L’Italia è sempre meno universitaria. Secondo i dati forniti dai professori del Consiglio universitario nazionale (Cun), organo consultivo del Ministero dell’istruzione, negli ultimi 10 anni si sono iscritti 58mila ragazzi in meno. Per dare l’idea, è come aver eliminato dal computo gli studenti della Statale di Milano. Dall’anno accademico 2003-2004 al 2011-2012 si è passati da 338.482 immatricolazioni a 280.144, segnando un bel (o brutto) -17 per cento. I motivi possono essere diversi.

Un’inchiesta di Repubblica, pubblicata il 29 gennaio, parla di difficoltà per le nuove leve nel pagare la retta. Si cita il professor Ernesto Toma dell’Università di Bari, delegato del Rettore per le elaborazioni statistiche: “A causa della crisi aumenta, sia pure di poco rispetto all’anno scorso, il numero di quanti si iscrivono on-line ma poi non perfezionano l’iscrizione in segreteria”.

Secondo il rapporto fornito a dicembre da Censis, il calo “non dipende né da fattori demografici, né da un minore grado di scolarità superiore (nell’ultimo quinquennio il numero di diplomati aumenta anzi da 449.693 a 459.678: +2,2%)”. Alcuni, in proposito, ipotizzano la diffusione del sentire che “il pezzo di carta”, ossia la laurea, non sia poi così fondamentale per trovare un lavoro. Italia Oggi il 14 giugno aggiunge anche l’abbassamento dell’età del diploma, che passa da 27 a 25 anni (24 primo livello; 25 specialistica; 26 specialistica a ciclo unico), abbassando la permanenza nelle aule.

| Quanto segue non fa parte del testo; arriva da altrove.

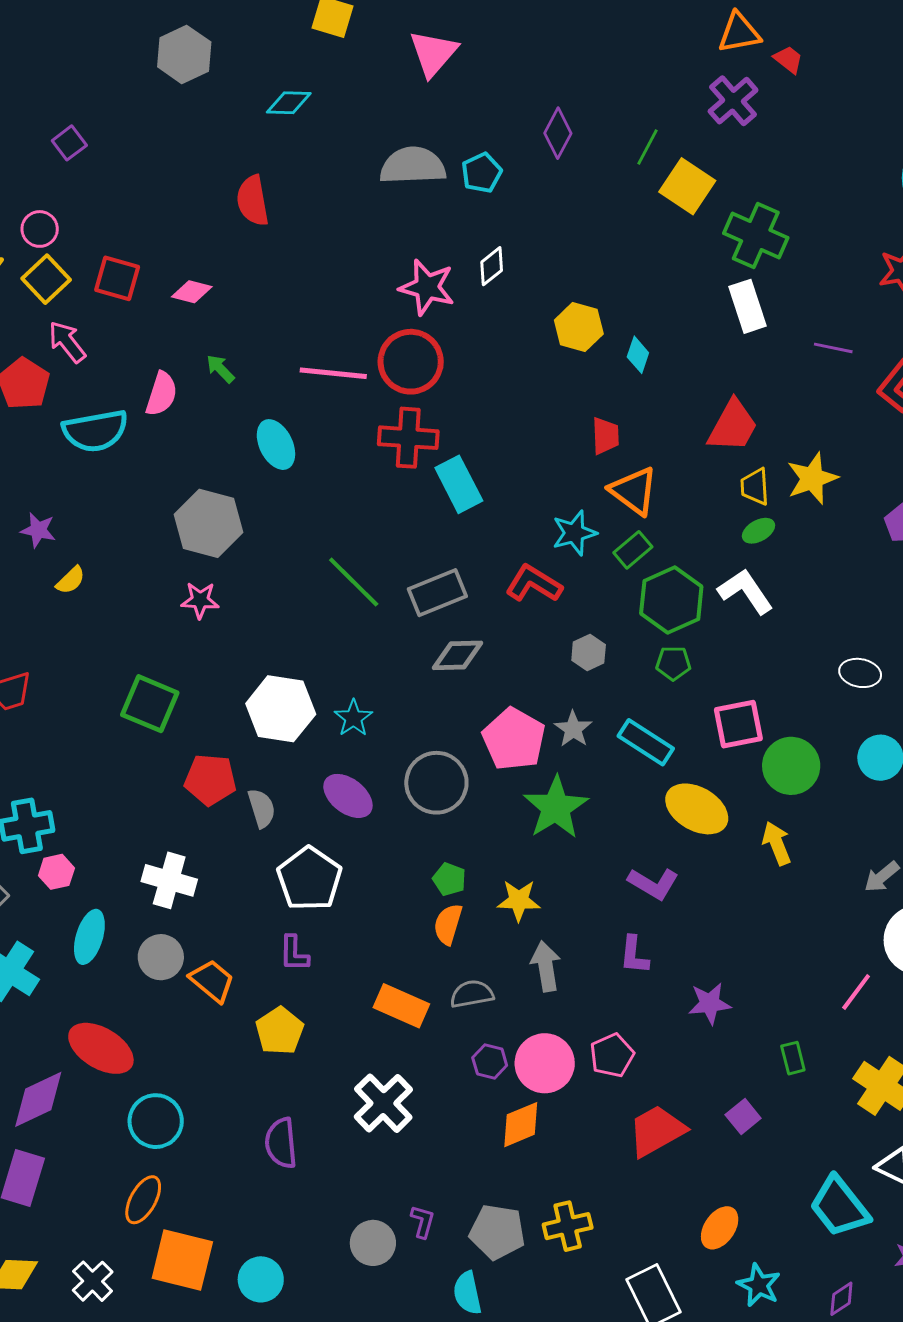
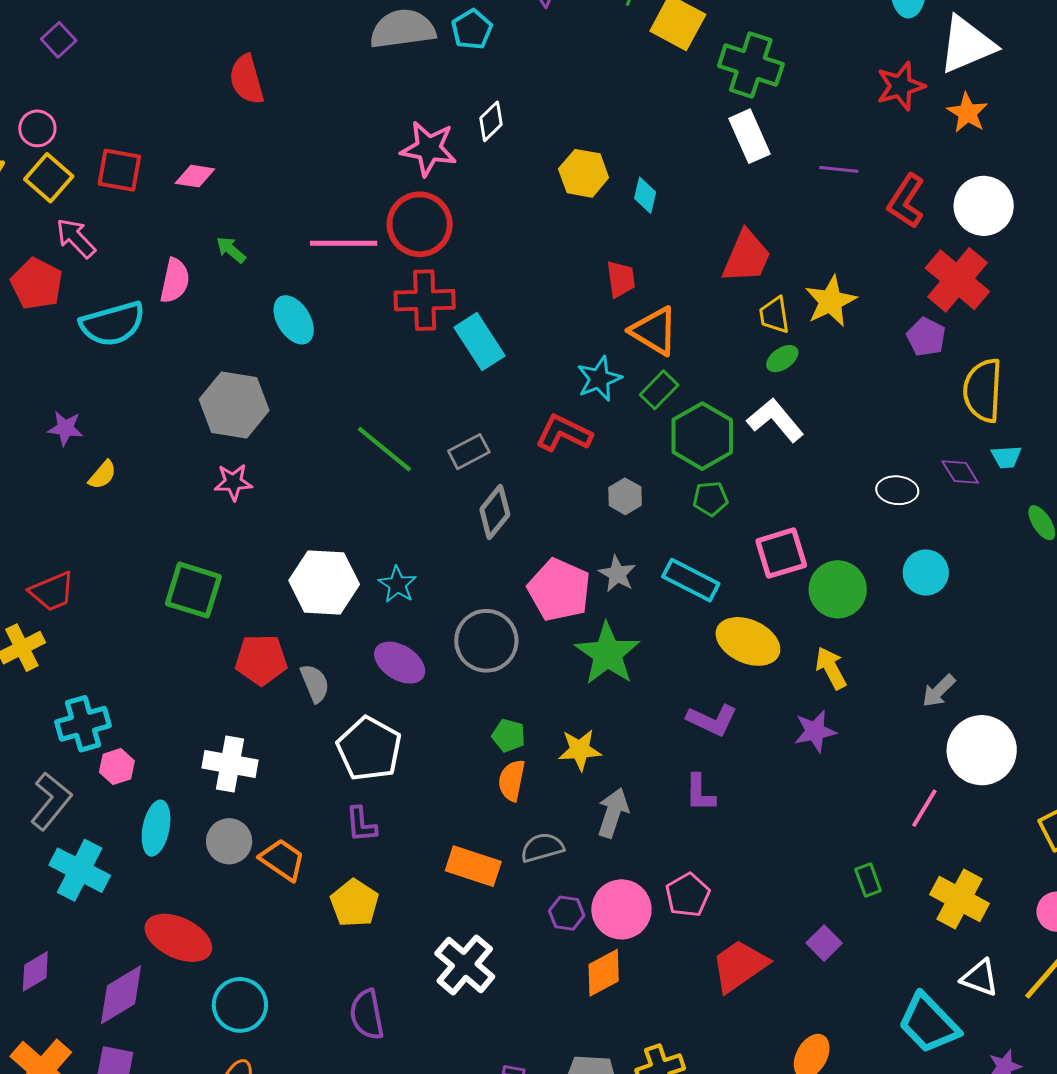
gray rectangle: (437, 593) -> (469, 452), size x0.7
gray diamond: (457, 655) -> (495, 512), turned -44
gray arrow: (546, 966) -> (613, 813), turned 33
purple star: (710, 1003) -> (815, 731), moved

Secondo il rapporto del Cun, la riduzione ha coinvolto anche i professori, lasciandone a casa 12 su cento dal 2006 all’anno scorso. Anche in questo caso le spiegazioni potrebbero essere diverse. Sicuramente sui numeri potrebbe aver inciso il calo dei finanziamenti. Il Fondo di finanziamento ordinario erogato dallo Stato, calcolato in termini reali aggiustati sull’inflazione, è rimasto quasi stabile dal 2001sino al 2009. Poi ha cominciato a “dimagrire” di anno in anno del 5%, e per il 2013 raggiungerà il -20%. La conclusione del Cun è allarmante: “Su queste basi e in assenza di un qualsiasi piano pluriennale di finanziamento moltissime università, a rischio di dissesto non possono programmare la didattica né le capacità di ricerca”.